== Collected data ==
# # # # # # #

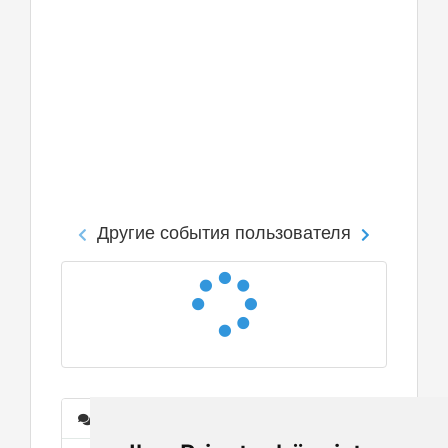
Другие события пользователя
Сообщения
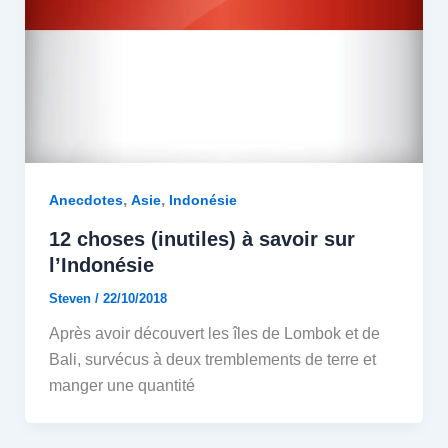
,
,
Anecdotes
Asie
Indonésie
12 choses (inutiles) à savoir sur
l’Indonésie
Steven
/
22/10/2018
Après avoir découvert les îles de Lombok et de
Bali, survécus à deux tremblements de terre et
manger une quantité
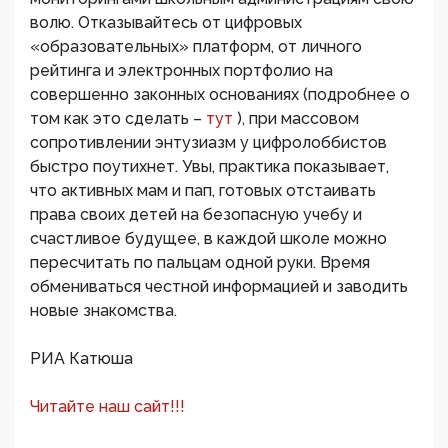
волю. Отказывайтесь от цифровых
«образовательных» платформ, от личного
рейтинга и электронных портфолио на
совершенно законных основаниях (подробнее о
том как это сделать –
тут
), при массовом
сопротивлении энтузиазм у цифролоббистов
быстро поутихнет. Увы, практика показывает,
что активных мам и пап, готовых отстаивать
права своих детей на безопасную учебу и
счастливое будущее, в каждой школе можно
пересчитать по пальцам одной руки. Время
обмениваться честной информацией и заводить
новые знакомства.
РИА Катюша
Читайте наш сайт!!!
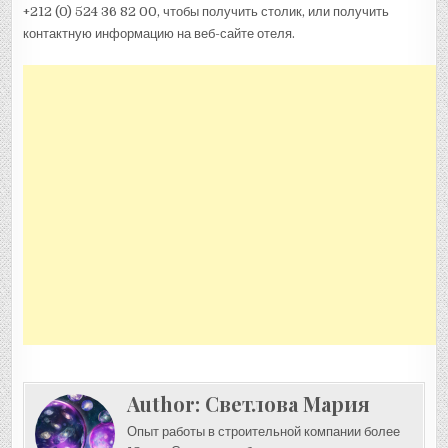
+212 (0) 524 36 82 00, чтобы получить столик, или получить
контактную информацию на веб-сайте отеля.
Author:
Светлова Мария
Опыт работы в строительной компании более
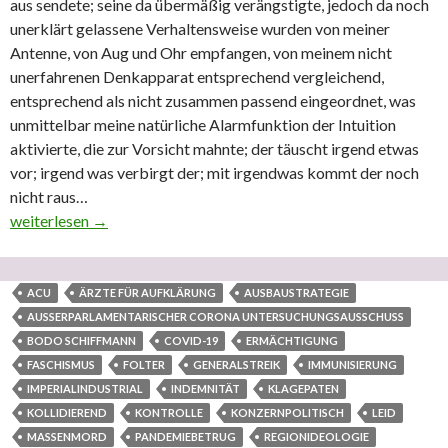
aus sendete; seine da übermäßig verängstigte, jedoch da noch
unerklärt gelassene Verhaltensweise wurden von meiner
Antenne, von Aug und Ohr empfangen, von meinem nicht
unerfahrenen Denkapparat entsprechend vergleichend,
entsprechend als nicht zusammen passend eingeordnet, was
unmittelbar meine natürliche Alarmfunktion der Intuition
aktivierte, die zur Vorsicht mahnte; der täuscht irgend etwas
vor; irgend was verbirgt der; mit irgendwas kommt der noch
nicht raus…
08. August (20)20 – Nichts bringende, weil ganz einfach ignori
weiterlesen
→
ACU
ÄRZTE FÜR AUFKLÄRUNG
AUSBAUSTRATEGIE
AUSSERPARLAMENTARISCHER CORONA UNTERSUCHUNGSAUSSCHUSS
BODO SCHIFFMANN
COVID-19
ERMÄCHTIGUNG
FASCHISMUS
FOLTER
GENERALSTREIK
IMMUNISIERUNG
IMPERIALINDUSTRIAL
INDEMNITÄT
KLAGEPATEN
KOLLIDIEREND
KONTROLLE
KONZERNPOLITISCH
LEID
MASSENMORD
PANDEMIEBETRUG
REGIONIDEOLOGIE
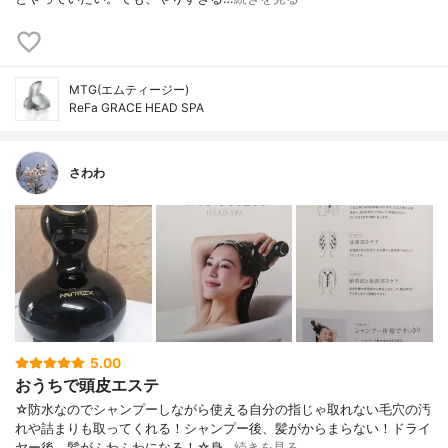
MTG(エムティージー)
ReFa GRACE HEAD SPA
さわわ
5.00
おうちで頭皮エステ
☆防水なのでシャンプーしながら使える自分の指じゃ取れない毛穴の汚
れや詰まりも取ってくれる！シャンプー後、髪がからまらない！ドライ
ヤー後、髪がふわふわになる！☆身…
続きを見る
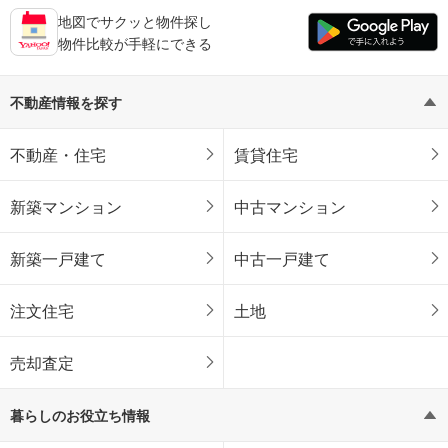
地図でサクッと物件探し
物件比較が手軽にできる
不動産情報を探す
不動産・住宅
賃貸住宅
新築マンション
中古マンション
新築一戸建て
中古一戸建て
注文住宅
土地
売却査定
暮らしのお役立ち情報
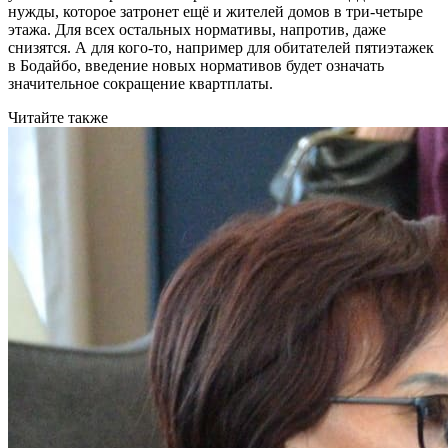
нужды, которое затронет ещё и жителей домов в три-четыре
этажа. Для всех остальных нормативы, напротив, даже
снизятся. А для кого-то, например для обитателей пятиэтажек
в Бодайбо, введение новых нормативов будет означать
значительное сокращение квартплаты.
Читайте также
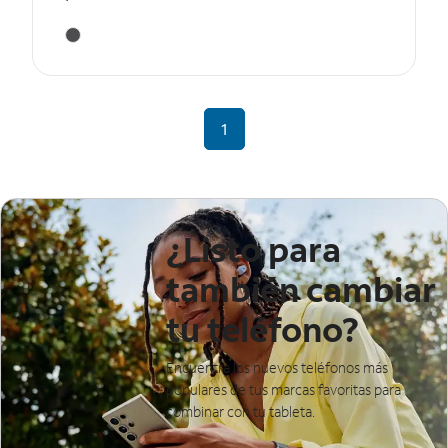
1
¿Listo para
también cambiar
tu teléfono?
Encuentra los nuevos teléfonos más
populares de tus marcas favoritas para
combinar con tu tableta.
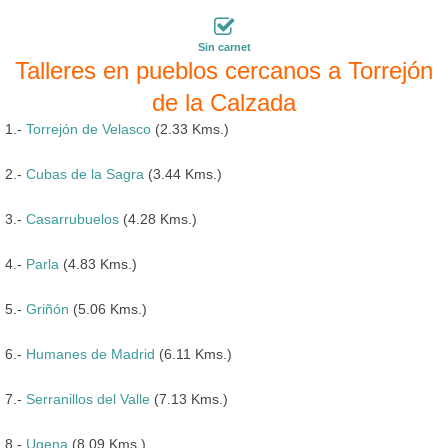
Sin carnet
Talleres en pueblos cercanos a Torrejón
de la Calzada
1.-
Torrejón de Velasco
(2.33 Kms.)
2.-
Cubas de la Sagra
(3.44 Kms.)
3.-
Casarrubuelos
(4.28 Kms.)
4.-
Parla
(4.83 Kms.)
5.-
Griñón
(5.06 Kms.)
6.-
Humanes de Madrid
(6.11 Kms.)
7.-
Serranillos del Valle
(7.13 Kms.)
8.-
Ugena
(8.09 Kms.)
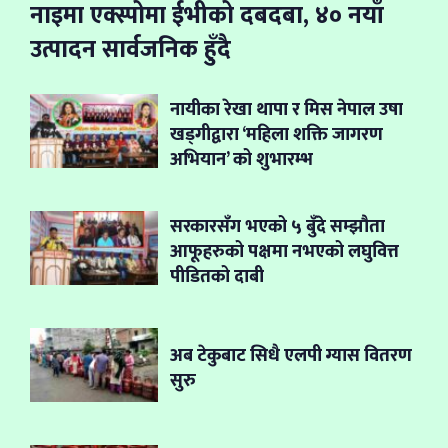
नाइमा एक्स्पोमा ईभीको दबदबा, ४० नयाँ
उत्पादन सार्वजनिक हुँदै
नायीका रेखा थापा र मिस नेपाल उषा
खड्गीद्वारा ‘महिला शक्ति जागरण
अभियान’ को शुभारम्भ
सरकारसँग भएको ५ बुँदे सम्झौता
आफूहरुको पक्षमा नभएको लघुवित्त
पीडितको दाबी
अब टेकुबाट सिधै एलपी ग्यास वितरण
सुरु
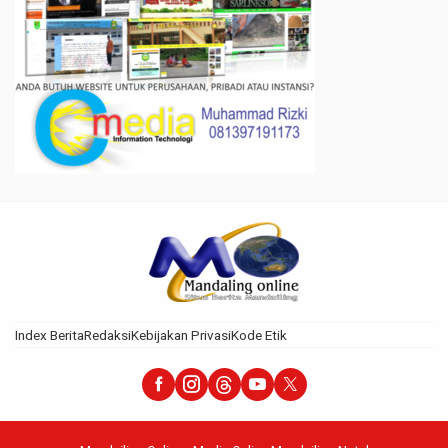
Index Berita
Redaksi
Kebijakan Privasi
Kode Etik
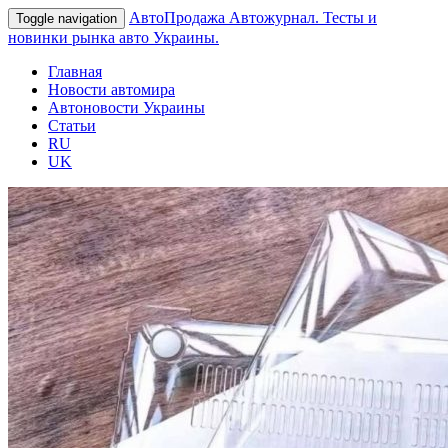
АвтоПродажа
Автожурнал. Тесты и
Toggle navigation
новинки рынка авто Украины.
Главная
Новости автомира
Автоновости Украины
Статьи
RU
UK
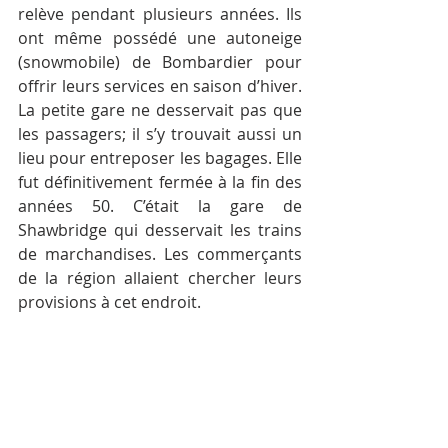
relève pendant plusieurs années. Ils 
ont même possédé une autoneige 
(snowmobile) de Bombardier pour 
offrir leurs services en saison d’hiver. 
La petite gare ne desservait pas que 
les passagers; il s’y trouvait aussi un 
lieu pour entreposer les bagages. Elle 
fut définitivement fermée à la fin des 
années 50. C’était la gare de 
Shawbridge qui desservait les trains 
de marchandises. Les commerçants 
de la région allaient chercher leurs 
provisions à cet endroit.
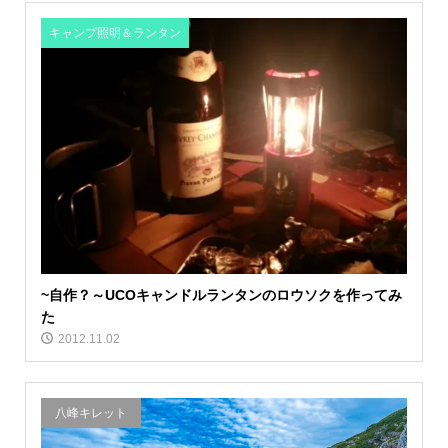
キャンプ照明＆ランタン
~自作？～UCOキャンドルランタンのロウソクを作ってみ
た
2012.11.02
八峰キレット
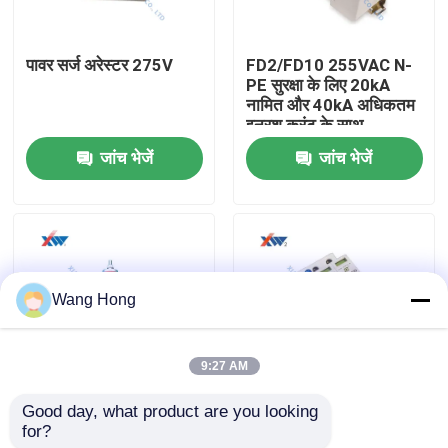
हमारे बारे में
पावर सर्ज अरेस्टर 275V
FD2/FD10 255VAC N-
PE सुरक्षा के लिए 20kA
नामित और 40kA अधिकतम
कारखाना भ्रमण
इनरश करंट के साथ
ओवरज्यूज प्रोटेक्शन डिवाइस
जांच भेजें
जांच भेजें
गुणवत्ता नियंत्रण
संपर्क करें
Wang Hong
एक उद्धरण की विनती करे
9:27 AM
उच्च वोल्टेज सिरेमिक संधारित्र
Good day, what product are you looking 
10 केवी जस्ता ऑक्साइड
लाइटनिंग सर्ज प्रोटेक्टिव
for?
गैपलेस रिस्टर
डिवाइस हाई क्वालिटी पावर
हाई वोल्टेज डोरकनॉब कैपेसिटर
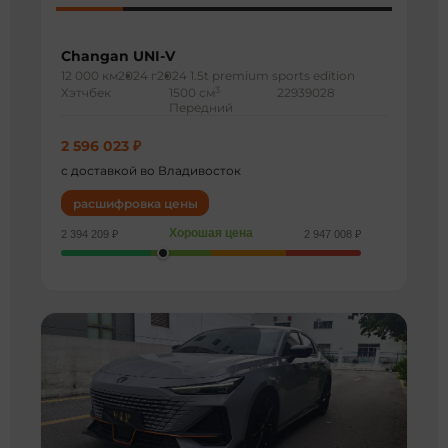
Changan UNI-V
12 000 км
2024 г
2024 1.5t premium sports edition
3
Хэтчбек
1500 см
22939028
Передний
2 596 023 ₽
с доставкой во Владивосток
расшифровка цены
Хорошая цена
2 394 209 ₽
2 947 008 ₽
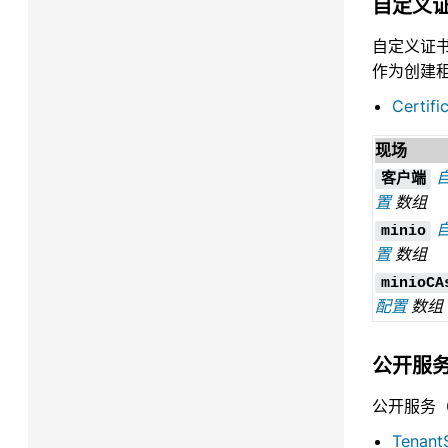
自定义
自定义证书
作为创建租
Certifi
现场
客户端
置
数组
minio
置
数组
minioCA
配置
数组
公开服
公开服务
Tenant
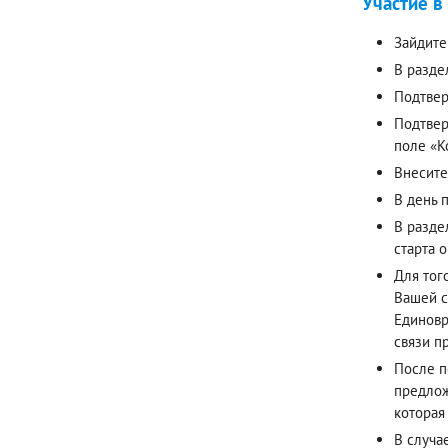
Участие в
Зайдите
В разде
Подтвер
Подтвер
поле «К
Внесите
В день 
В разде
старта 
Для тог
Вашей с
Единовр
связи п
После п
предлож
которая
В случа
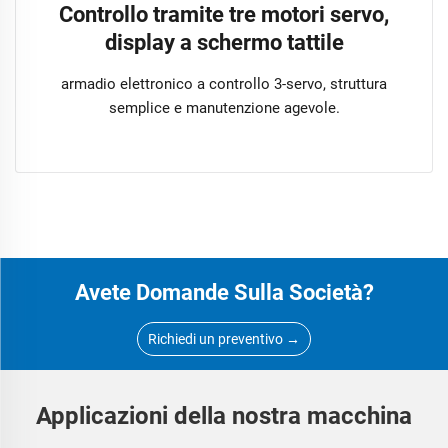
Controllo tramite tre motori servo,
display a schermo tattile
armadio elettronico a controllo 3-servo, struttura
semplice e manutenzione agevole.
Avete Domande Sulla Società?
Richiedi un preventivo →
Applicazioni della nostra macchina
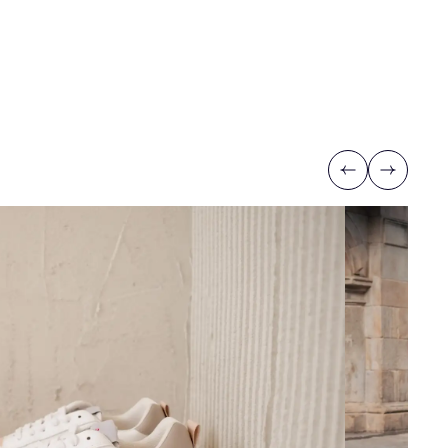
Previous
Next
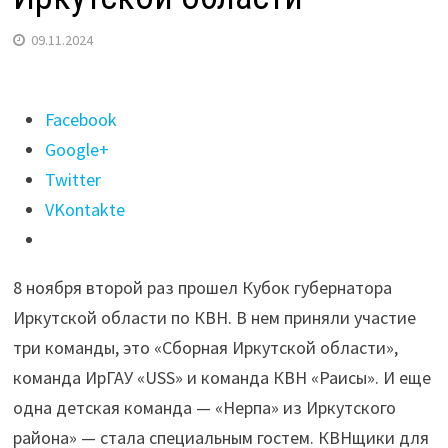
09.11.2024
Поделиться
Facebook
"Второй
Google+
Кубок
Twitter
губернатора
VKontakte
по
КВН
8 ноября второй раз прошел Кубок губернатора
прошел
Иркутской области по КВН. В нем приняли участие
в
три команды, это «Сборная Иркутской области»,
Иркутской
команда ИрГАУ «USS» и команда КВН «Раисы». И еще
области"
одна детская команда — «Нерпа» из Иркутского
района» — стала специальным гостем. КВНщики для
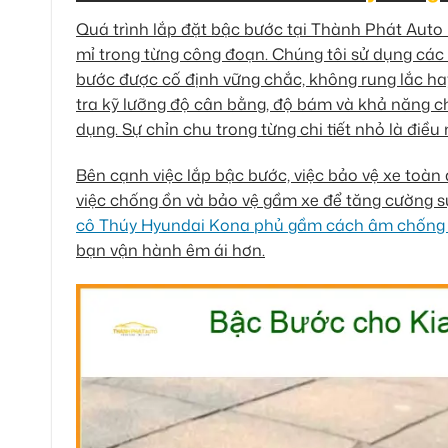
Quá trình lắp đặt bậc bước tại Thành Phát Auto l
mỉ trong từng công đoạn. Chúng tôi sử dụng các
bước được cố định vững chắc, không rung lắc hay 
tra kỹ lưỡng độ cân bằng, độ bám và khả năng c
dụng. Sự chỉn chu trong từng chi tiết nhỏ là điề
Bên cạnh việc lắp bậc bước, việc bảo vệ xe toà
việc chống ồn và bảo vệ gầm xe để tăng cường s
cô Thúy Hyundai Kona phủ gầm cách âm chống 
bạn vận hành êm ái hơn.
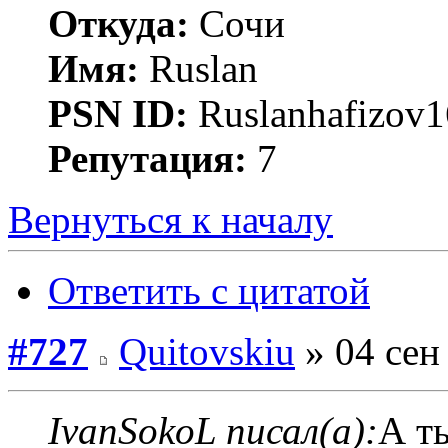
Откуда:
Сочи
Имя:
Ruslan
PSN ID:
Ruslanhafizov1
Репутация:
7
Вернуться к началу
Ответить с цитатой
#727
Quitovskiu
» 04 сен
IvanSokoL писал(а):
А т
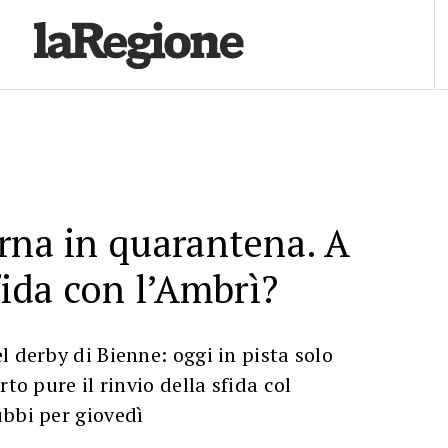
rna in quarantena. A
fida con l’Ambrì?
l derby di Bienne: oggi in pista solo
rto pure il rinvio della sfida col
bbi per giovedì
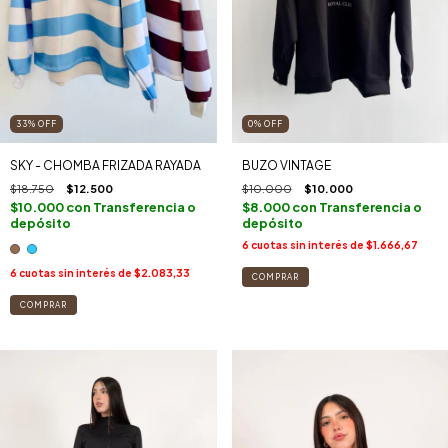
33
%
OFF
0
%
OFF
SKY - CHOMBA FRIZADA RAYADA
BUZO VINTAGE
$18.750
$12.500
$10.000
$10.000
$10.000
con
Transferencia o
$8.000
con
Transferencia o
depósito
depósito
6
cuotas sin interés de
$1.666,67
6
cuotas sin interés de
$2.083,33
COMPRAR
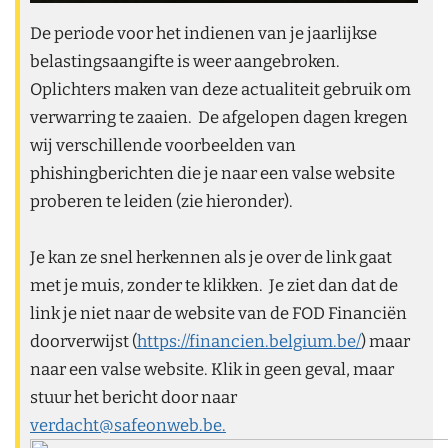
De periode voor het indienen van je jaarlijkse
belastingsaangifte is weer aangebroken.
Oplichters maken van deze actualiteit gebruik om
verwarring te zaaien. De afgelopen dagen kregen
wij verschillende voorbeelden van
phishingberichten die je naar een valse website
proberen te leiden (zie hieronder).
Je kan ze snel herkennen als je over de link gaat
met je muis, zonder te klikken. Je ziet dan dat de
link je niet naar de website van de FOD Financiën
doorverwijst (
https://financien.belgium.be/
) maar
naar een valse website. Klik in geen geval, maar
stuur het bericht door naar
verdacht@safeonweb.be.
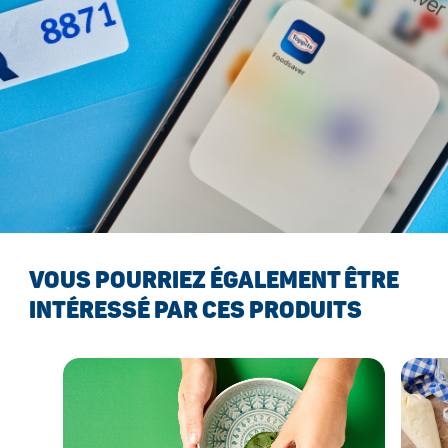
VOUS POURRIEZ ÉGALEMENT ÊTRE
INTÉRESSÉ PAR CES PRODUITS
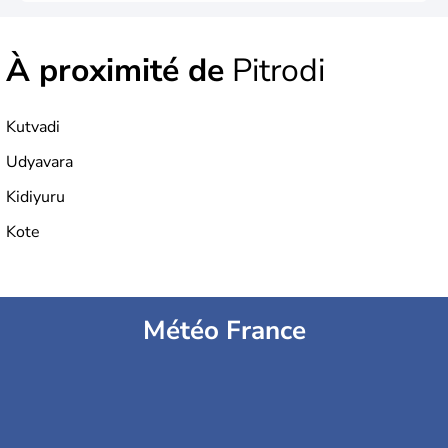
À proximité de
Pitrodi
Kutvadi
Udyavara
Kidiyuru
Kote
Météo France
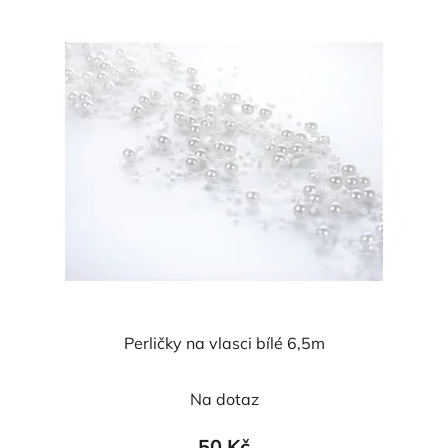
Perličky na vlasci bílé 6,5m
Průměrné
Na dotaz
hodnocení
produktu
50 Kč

# # # # # # #

== Activity ==
In the entries above, how many lines hold the word "dụng"? State the number only.

== Solved problem ==
2